There is another reason pharma believes electing Paul Ryan and Mitt Romney would disrupt their well laid plans. Even before the Department of Health and Human Services publicized the information this week, pharma executives knew that almost 5.4 million seniors and people with disabilities have already saved more than $4.1 billion on prescription drugs as a result of the Affordable Care Act. Those savings, consisting largely of rebates from the pharma companies, make 30 million more people into customers for pharma's products.  The Ryan-Romney pledge to repeal the Act "on day one," if they win election, will jettison a much anticipated boost to the industry's sales volume.

So some of these industry writers channel their sources by claiming, "maybe the most important impact for pharma from the selection of Ryan as the VP candidate is that it vaults him into contention as the GOP standard bearer after Romney," in 2016 or 2020. These industry writers impute to pharma executives the opinion that "it might just be even better for PhRMA in the long term if Ryan loses this campaign." That way, pharma and other Ryan supporters would have several years to burnish his image and better prepare him "for a full on campaign in 2016."

While that may sound like a reasonable plan, fish that's pungent on Monday is unlikely to smell better by mid-week.
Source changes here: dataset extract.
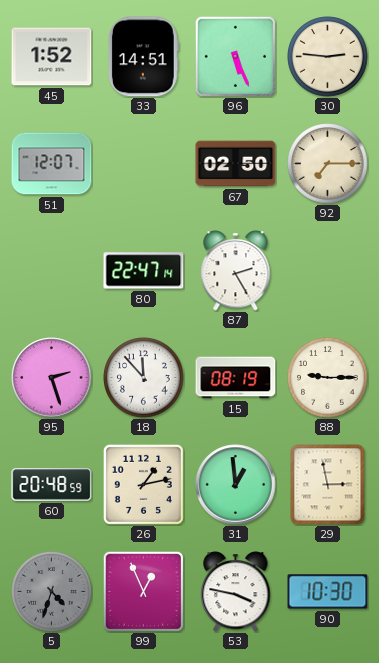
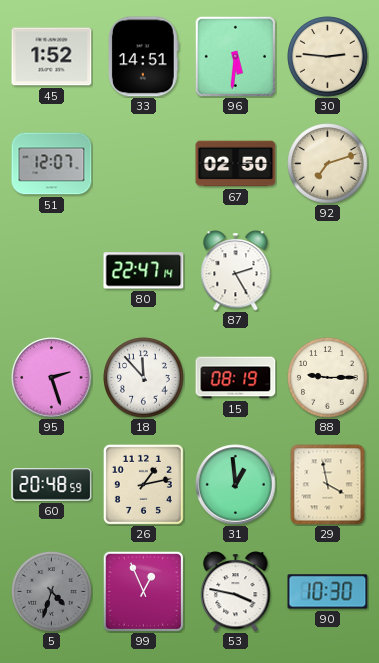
96: 5:26 -> 5:31
92: 7:15 -> 7:12
29: 2:58 -> 3:58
In 2008, for example, right wing partisans salivated at the prospect of "seasoning" Sarah Palin for a 2012 presidential run, even after the Alaska governor showed that she lacked an understanding of even some fundamental government principles. After another year of close inquiry, few political operatives took her seriously.

The same process has already started with Paul Ryan.  Nobel prize-winning economist Paul Krugman wrote that Ryan's economic plan "is and always has been a con game." The overall effect of a Ryan budget, according to Krugman "would be to increase the deficit by around two and a half trillion dollars," with the benefit going to the "top 1 percent, while the spending cuts would primarily come at the expense of low-income families."

As more of that understanding spreads through the literate community, pharma is apt to find that Paul Ryan represents damaged presidential goods.